On Monday, I gave a lecture at Cemus (Centre for Environment and Development Studies). Cemus is a student-initiated and interdisciplinary center at SLU and Uppsala University with the ambition to contribute to a just and sustainable world. This is done not least by offering courses and through education creating spaces for dialogue between students, researchers and social actors from various fields and backgrounds. I was invited as a guest lecturer on a course called “Climate change and leadership in practice”, to talk about my research project about Muslim women, art, and activism, a subject that might be seen as completely different from the subject of climate change, but the idea was to throughout the course highlight methods and strategies different groups use within their activism. The first part of the lecture focused on highlighting specific examples of how a younger generation of Muslim women in Sweden uses artforms such as theater and spoken word poetry to highlight experiences of racism and exclusion. After the break, the whole group engaged in dialogue on potential correlations between different social movements such as the anti-racist and feminist movement and the climate movement.
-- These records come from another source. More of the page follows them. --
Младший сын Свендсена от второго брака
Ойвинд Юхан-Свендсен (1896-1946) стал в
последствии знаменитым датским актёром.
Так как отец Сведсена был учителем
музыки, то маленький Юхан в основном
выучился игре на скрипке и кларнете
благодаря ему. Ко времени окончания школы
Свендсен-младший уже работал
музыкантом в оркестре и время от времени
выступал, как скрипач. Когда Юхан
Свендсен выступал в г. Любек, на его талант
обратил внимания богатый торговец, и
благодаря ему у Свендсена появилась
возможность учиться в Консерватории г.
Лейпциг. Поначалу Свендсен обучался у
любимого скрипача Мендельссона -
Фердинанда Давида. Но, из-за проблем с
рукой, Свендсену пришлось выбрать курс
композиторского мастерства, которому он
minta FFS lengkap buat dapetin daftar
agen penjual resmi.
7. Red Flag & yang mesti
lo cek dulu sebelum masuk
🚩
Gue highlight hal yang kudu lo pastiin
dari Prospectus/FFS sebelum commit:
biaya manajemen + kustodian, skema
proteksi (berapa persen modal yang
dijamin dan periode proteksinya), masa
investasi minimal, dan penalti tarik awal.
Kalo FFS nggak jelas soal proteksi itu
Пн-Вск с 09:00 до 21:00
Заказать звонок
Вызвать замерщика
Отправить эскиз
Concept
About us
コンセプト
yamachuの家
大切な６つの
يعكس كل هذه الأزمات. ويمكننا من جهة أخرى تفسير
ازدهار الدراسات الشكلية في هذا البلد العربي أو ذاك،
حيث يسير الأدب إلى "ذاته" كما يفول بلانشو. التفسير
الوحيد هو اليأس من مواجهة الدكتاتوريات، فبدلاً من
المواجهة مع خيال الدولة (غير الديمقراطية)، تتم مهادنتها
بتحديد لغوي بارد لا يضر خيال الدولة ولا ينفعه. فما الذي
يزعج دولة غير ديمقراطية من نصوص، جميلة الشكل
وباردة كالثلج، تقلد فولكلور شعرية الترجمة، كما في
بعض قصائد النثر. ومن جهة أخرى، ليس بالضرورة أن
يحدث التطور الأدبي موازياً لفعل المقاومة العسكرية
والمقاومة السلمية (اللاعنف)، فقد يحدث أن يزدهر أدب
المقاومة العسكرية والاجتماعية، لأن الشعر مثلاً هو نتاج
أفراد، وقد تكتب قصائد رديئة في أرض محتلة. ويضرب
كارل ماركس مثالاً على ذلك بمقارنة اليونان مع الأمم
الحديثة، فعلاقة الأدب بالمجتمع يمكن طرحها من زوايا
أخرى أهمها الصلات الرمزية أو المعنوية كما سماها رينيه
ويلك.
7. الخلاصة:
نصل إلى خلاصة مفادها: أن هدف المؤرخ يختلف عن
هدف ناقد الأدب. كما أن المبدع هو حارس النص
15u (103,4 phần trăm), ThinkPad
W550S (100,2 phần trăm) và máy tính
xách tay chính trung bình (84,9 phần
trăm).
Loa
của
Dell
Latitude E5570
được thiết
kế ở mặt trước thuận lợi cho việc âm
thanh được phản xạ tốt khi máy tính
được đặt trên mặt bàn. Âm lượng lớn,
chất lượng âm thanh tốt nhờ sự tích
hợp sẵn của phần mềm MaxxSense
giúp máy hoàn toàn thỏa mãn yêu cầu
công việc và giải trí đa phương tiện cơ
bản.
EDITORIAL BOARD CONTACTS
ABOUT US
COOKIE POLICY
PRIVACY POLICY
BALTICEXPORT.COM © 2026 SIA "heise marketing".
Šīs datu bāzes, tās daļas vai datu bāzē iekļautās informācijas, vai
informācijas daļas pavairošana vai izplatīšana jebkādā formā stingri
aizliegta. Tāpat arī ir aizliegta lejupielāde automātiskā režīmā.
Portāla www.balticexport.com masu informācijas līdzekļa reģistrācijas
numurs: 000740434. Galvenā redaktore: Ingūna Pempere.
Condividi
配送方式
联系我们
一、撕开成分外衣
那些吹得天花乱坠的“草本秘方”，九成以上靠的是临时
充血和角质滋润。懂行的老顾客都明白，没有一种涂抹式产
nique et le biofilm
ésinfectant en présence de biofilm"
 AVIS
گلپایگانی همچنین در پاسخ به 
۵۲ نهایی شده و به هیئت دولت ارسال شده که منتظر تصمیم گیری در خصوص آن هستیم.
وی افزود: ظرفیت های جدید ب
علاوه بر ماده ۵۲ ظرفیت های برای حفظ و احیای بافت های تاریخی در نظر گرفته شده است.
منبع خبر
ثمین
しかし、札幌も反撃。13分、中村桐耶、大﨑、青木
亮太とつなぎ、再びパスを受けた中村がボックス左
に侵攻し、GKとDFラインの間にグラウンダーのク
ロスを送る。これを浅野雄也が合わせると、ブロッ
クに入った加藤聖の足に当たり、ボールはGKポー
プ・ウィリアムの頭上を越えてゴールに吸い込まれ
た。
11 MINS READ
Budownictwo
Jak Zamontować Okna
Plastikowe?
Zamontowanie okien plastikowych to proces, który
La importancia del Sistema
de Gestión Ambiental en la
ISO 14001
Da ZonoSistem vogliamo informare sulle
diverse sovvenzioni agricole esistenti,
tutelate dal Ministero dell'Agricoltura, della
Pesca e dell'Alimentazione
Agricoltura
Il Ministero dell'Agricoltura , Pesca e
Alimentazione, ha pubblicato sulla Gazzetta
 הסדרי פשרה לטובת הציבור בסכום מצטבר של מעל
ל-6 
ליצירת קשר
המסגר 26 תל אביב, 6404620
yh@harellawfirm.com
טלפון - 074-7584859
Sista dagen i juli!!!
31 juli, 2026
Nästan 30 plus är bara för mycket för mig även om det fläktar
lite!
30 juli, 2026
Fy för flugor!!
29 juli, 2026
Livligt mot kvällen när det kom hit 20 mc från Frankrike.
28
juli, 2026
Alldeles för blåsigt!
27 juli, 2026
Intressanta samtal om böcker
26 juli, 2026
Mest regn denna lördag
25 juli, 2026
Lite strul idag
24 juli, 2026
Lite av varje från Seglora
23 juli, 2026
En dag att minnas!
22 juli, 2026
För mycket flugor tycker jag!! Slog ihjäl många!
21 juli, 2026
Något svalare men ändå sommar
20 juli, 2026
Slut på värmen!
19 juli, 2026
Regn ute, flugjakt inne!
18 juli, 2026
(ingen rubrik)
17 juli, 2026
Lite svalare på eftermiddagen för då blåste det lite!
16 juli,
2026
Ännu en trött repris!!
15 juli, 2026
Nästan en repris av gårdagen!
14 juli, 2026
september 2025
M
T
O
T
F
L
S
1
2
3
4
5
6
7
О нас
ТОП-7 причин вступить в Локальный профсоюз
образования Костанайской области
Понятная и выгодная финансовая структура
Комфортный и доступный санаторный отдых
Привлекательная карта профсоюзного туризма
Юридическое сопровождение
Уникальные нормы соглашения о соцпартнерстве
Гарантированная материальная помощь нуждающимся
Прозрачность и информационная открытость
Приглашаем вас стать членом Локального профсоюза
Central questions discussed were:
How can we understand the work carried out by these women in relation to wider social movements?
What connections are there between the work against climate change and, for example, anti-racist struggles?
What role can art play in bringing different communities together for a broader common cause?
This was a really rewarding meeting, coming together with students, who are engaged in the field of climate change, to understand how seemingly vastly different issues still correlate. Too broaden one’s perspective.